An English writer, playwright and performer, Julia Donaldson's career in writing books for children came about through sheer happenstance. While studying Drama and French at the University, she started busking in the street and singing in folk clubs with her soon-to-be husband Malcolm, mainly for an adult audience. However, she found that there was more appetite for children’s songs, especially on television. When one of her BBC songs, “A Squash and a Squeeze,” was made into a book, she began on the children’ book path.
Julia, who is currently on a tour in India, remembers growing up in a tall house in Hampstead with her grandmother, aunt, uncle, mother, father, sister Mary and cat Geoffrey. Storytelling was an important part of her childhood. Her parents and granny used to read to her and give her books of fairy stories for birthdays. She still has a favourite book from when she was five, The Book of A Thousand Poems given to her by her father. She used to recite them, and soon enough, started making up some of her own.
"Each story grew from a different spark."
She says the ideas for her books come from everywhere – "When I’m out walking, swimming or, often, in the bath. Each story grew from a different spark. For instance, my latest book with Axel Scheffler, The Ugly Five, was inspired by my first South African safari. I was introduced to the beautiful ‘Big Five’ creatures but was much more intrigued by the so-called ‘Ugly Five’ (the Wildebeest, Hyena, Warthog, Lappet-Faced Vulture and Marabou Stork). On a completely different note – The Highway Rat was inspired by a poem, The Highwayman by Alfred Noyes, which I loved when I was a schoolgirl."
Children in today's age are quite attached to their computers and smartphones, how does she think books can help them tap into their imagination when reading may not be their first choice of recreation? But Julia, best known for her books like The Gruffalo, Room on the Broom and Stick Man, feels that the appetite for a good book hasn't really declined.
She adds, "Look at how popular the Harry Potter books are. But I think perhaps that adults should be careful about their own use of computers and smartphones: they are perhaps worse culprits than children and could set a better example!"
"Books can often help children understand their own feelings and can also help them sympathise with different points of view."
Julia adds that if children had no books all they would know about would be their own experience: "a town child wouldn’t know about the countryside and vice versa, and children wouldn’t know about all the different animals in the world. Books can often help children understand their own feelings and can also help them sympathise with different points of view."
This is the author's second trip to India well after a decade - she is looking forward to exploring more of the country and to meeting many more young readers - "It has been great revisiting New Delhi and then taking part in the Kolkata and Jaipur book festivals. Now I’m looking forward to Mumbai, especially to performing at the Royal Opera House!
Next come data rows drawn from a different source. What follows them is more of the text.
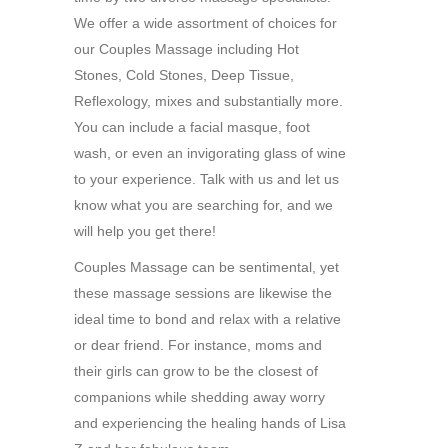
We offer a wide assortment of choices for
our Couples Massage including Hot
Stones, Cold Stones, Deep Tissue,
Reflexology, mixes and substantially more.
You can include a facial masque, foot
wash, or even an invigorating glass of wine
to your experience. Talk with us and let us
know what you are searching for, and we
will help you get there!
Couples Massage can be sentimental, yet
these massage sessions are likewise the
ideal time to bond and relax with a relative
or dear friend. For instance, moms and
their girls can grow to be the closest of
companions while shedding away worry
and experiencing the healing hands of Lisa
But after that, I think I’ll be glad of the holiday which my husband and I have booked in Kerala."
"My editor tells me she often gets quite good submissions from would-be writers which are then let down by a lame or too predictable ending."
Her one word of advice for anyone who wants to write for children is to think about the ending of their story, "My editor tells me she often gets quite good submissions from would-be writers which are then let down by a lame or too predictable ending."
Julia informs that as soon as she gets home from India she's going to start work on a show which she’ll be performing (25 times!) at the Edinburgh Festival. Her team will have a professional director, designer and composer, "which I know will be stimulating, and the show will contain some of my favourite stories, including “Room on the Broom” and a new one – not out yet - called “The Cook and the King”. Then in May it’s off to Croatia for the Zagreb Book Festival."
The author asserts that she doesn't really plan for the distant future, "Life can be so precarious that I don’t think there’s much point planning too far ahead."